By Kenyatta Otieno
In May, the Land and Environmental Court in Kisumu ruled in favour of Eldoret businessman Jackson Kibor against his sons in a land dispute. The controversial businessman then threatened to file another case to be allowed to determine the paternity of the sons he had sued. I am writing this article on Fathers’ Day and meditating about fatherhood in the African setting.
Kibor’s actions made me think of our cultures in relation to paternity. I am Luo; Kibor is a Kalenjin On the surface, this might present different scenarios but I believe the spirit of African customs transcend communities. My take is this: if Kibor decides to file his suit, it would be important for the court to look at the case through African lens. Customary Law is recognized by our courts as long as it does not contravene the Constitution. The burden is in proving the validity of custom as universally accepted.

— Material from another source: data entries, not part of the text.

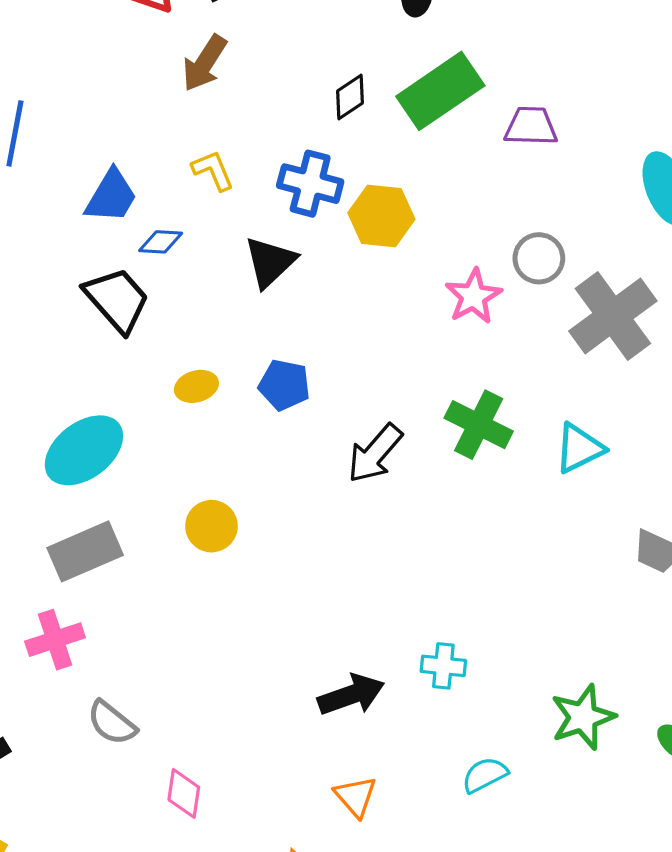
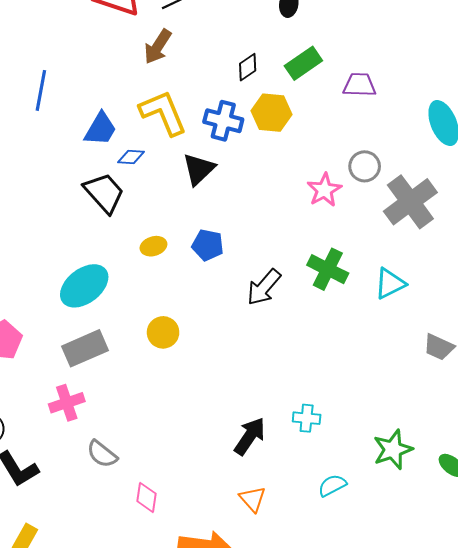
green rectangle: (440, 91) -> (303, 63), size x0.7
yellow L-shape: (213, 170) -> (163, 113), size x1.8
yellow hexagon: (381, 216) -> (271, 113), moved
black arrow: (351, 695) -> (250, 436), turned -36

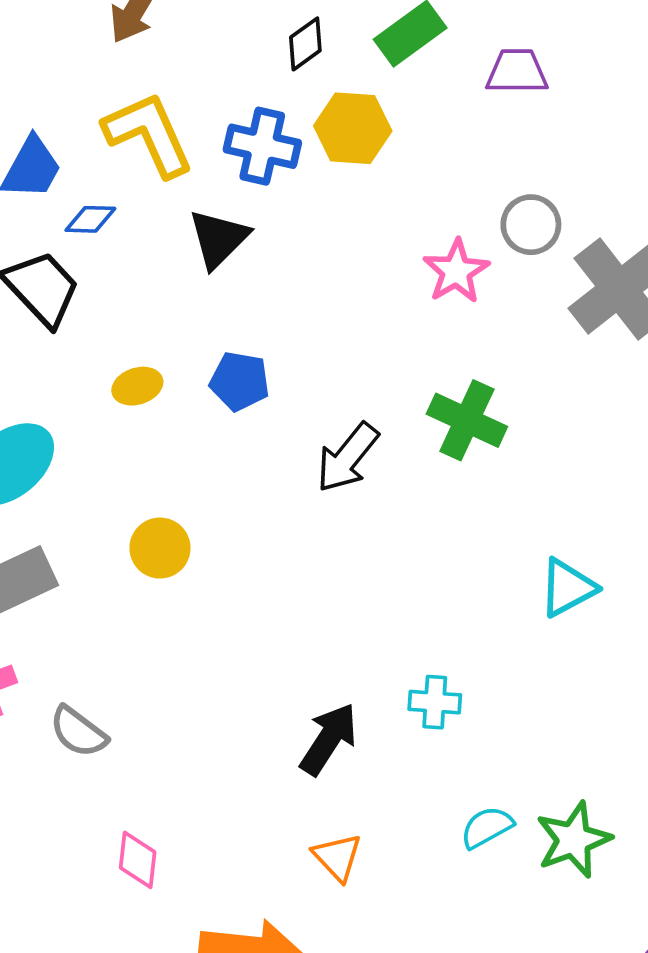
cyan triangle: (390, 284) -> (568, 588), moved
green star: (393, 449) -> (573, 840), moved
gray semicircle: (102, 454) -> (78, 732), moved

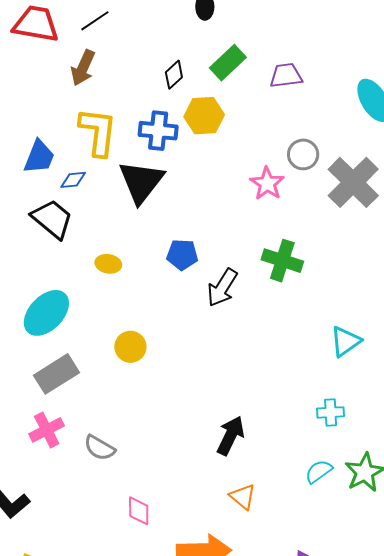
yellow L-shape: (149, 134) -> (98, 132), turned 38
black triangle: (219, 239) -> (141, 182), size x1.4
blue pentagon: (240, 381) -> (182, 255), moved
yellow ellipse: (137, 386) -> (108, 264), turned 35
cyan cross: (435, 702) -> (331, 412), moved

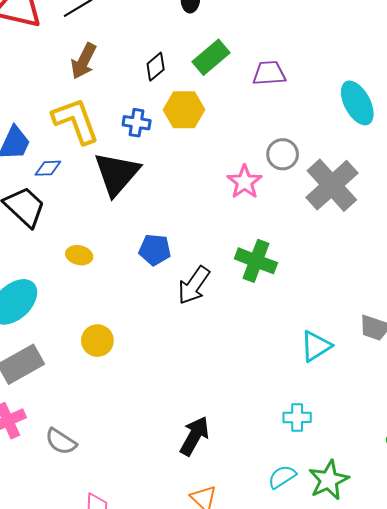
brown arrow: (83, 68) -> (84, 61), moved
blue cross: (158, 131) -> (137, 123), size x0.7
yellow L-shape: (98, 132) -> (76, 121), turned -30

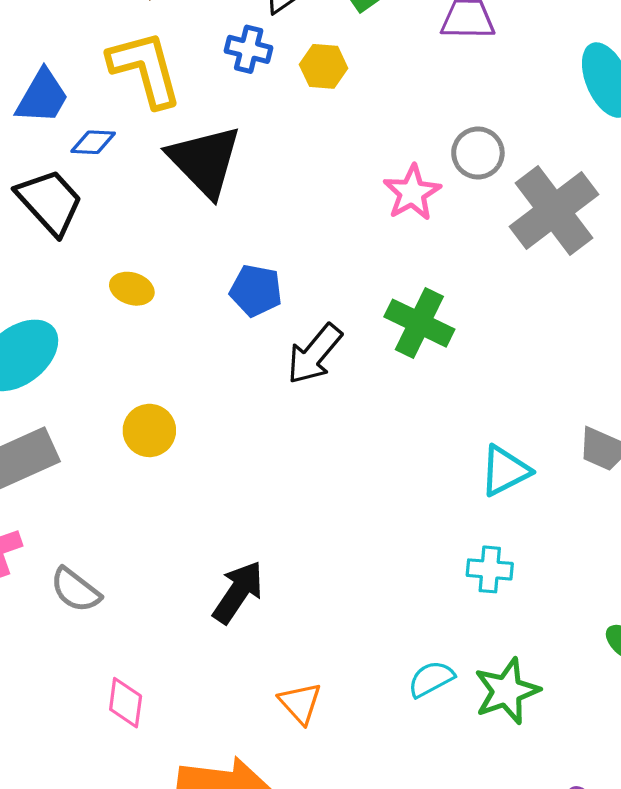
yellow hexagon: (184, 110) -> (324, 66), size x0.7
blue cross: (137, 123) -> (249, 49), moved
black triangle: (117, 174) -> (205, 161), turned -30
cyan cross: (297, 417) -> (490, 569), moved
black arrow: (194, 436) -> (238, 592), moved

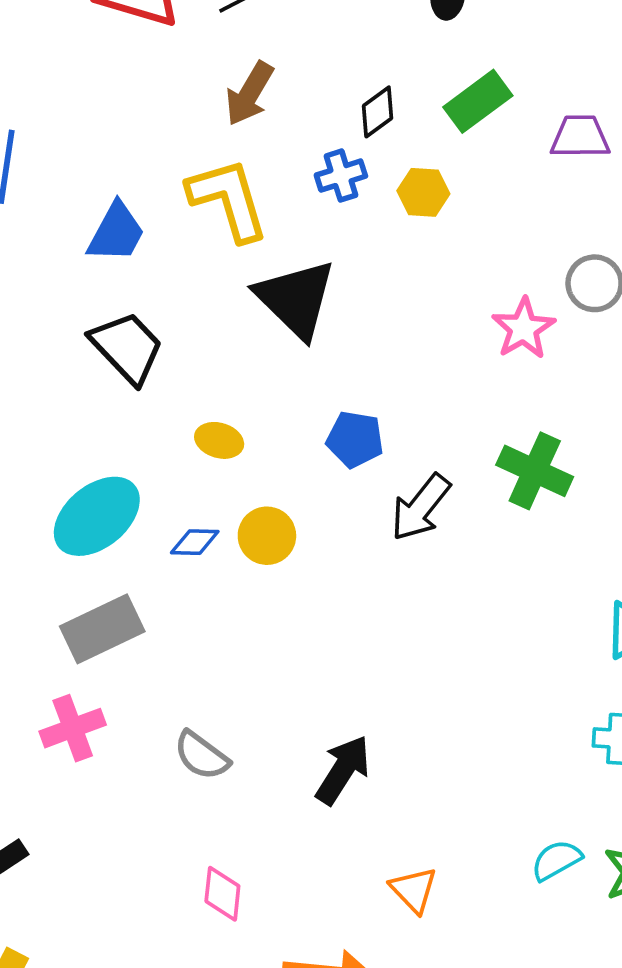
blue cross: (249, 49) -> (341, 176), turned -30
blue diamond: (93, 142) -> (195, 542), moved
yellow circle: (149, 430) -> (267, 536), moved
gray semicircle: (75, 590) -> (202, 756), moved

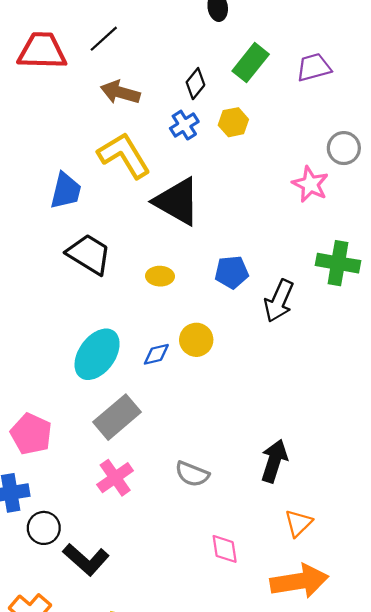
brown arrow: (249, 94) -> (120, 92), turned 90
yellow ellipse: (219, 440) -> (160, 276), moved
orange triangle: (414, 890) -> (298, 523), moved, turned 44

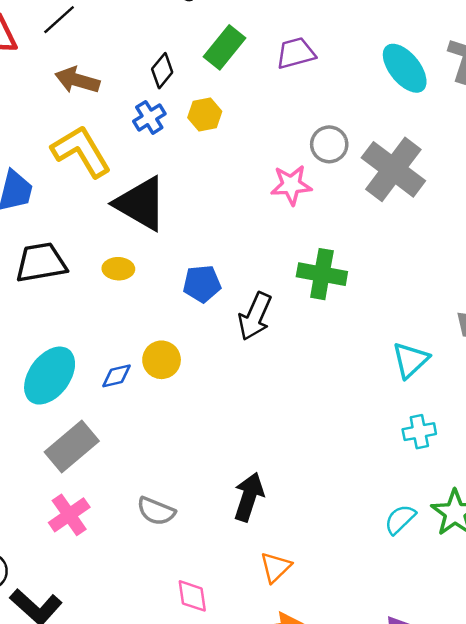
pink star: (310, 184) -> (291, 185), turned -30
black trapezoid: (89, 254) -> (41, 263), turned -42
yellow ellipse: (160, 276) -> (118, 269), moved

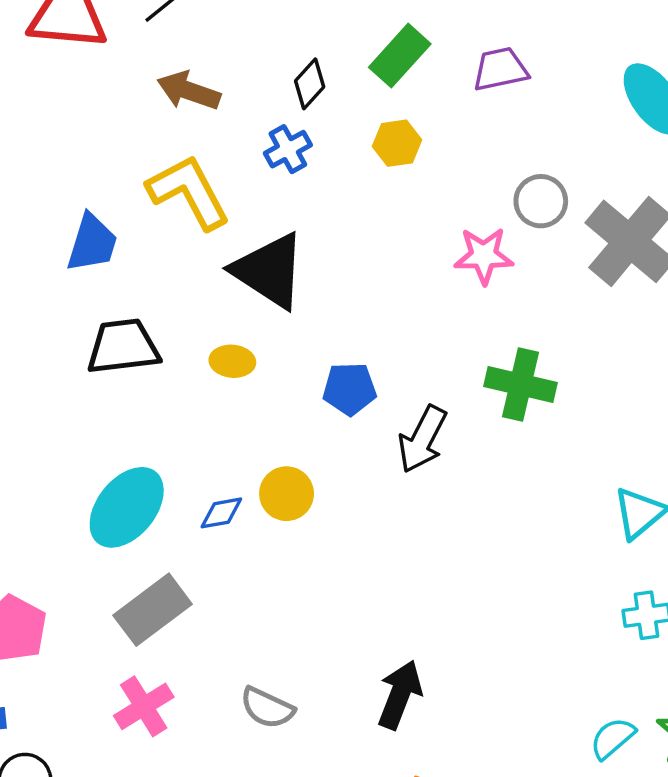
yellow hexagon: (205, 115) -> (397, 143), moved

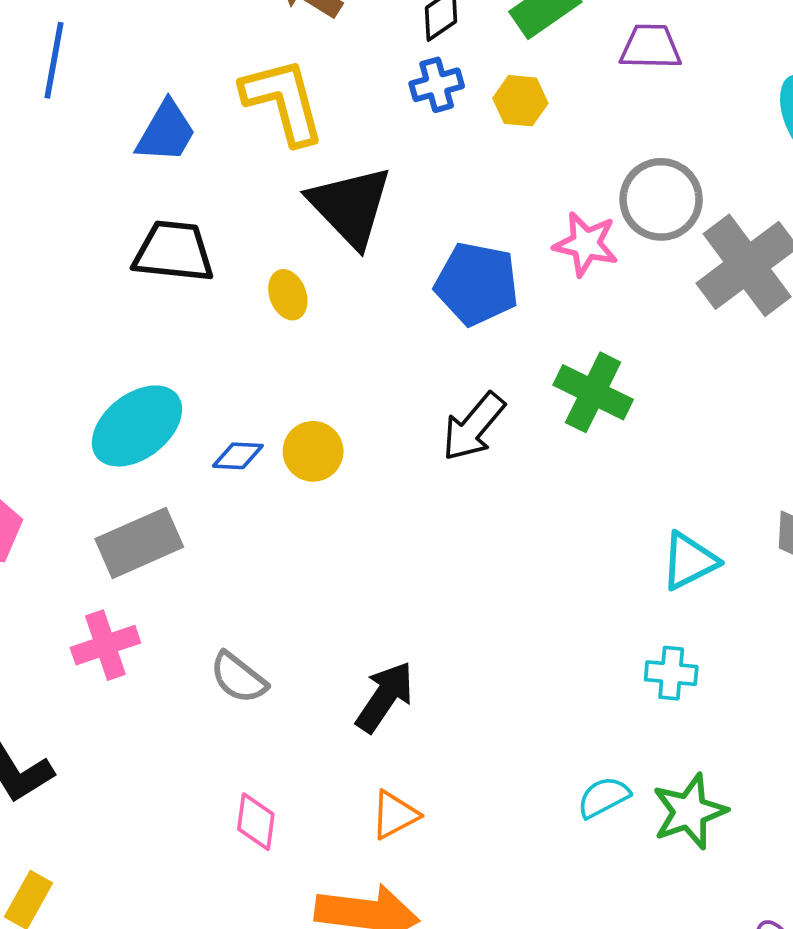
blue cross: (288, 149) -> (437, 85), moved
gray circle: (541, 201) -> (661, 199), size x1.4
yellow ellipse: (232, 361) -> (288, 295), turned 51
blue pentagon: (350, 389) -> (477, 284), moved, size x1.4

The idea of Customary Law is in the norms, practices and customs of indigenous peoples and local communities. One definition states “custom” as a “rule of conduct, obligatory on those within its scope, established by practice over a long time. Customs are also specific norms or rules that are orally held and transmitted, and applied by community institutions to guide all aspects of life. It is instructive to note that we have discarded our traditional way of life which poses challenges to practice and interpretation. This means that customs may not be binding to people who can prove they have never lived by them, hence our reliance on secular law.
allow me to recap the story of Okonkwo in Chinua Achebe’s debut novel Things Fall Apart. A member of a neighbouring clan kills a woman from Okonkwo’s clan of Umuofia. The clan pays for the murder by giving Umuofia a boy called Ikemefuna as compensation. Ikemefuna quickly becomes a well-loved member of the family. He serves as a role model for Okonkwo’s eldest son, Nwoye, and over time he also earns Okonkwo’s respect. Ogbuefi Ezeudu, a village elder, informs Okonkwo that the Oracle has decreed that Ikemefuna must be killed. He also informs Okonkwo that since Ikemefuna regards him as his father he must not take part in the killing. Okonkwo and a group of clansmen takeIkemefuna to the forest where the assigned man’s blow fails to kill the boy, and the man calls Okonkwo to help. Okonkwo. Despite Ezeudu’s warning, Okonkwo kills his foster son because he is afraid to look weak before his clansmen, unwittingly setting up his downfall and eventual suicide.
There is a Luo legend of Ogila the Hare, which has striking resemblance to the biblical King Solomon. In the legend, Ogila was tasked with settling a dispute between two cattle keepers. Like the two women before Solomon, both the owner of the bull that mounted the heifer and the owner of the heifer claimed ownership of the calf. Ogila posed the question whether bulls give birth and ruled that the owner of the heifer owned the calf. The important lesson here is custom among the Luo that he who marries a woman becomes father to all her children.
I believe that as much as Kibor lived with the mother of his sons as husband, they are his children, whether he sired them or not, and regardless of the fact that he later divorced her.
In November 2019, Judge Aggrey Muchelule ruled that parents have a social — not legal — responsibility to support children above the age of eighteen except in special circumstances. The ruling was made after a 28-year-old daughter sued her father for failing to pay her university fees despite having the ability to do so.
So what is this social responsibility? It is customary law. Our parents supported us and so we support our children. This support can be legal or otherwise, but it is a responsibility nevertheless. This is the responsibility Jackson Kibor is trying to evade. The African way is clear; a child who grows up in your household is your responsibility, whether you are bound biologically or legally.
Societies are judged by how they treat their children. The moment we begin to subject our children to rejection even if they are adults, we set a bad precedence. We began by making social rejection normal; now we want to take it before the law. We are losing it.
If we can apply the law to keep children away from their fathers, then we can use the same law to push absentee fathers back to their children. The interest of the child should always come before the whims of their parents.